PROVIDED ENTRIES:
Segment Open

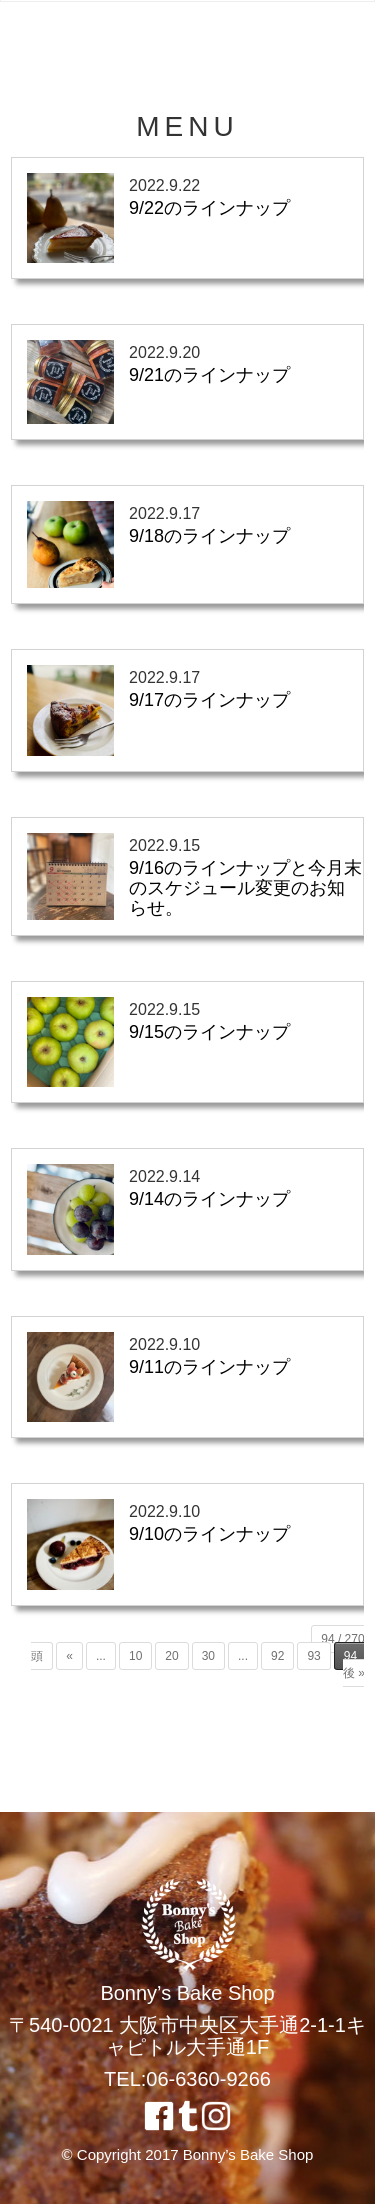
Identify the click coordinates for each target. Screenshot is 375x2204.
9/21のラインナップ (209, 375)
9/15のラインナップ (209, 1032)
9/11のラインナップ (209, 1367)
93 (313, 1656)
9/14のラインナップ (209, 1199)
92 (277, 1656)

Segment Closed

Your reply is the full set of entries reproduced exactly, with images omitted.

Identify the click coordinates for each target. Screenshot is 375x2204.
9/21のラインナップ (209, 375)
9/15のラインナップ (209, 1032)
9/11のラインナップ (209, 1367)
93 (313, 1656)
9/14のラインナップ (209, 1199)
92 (277, 1656)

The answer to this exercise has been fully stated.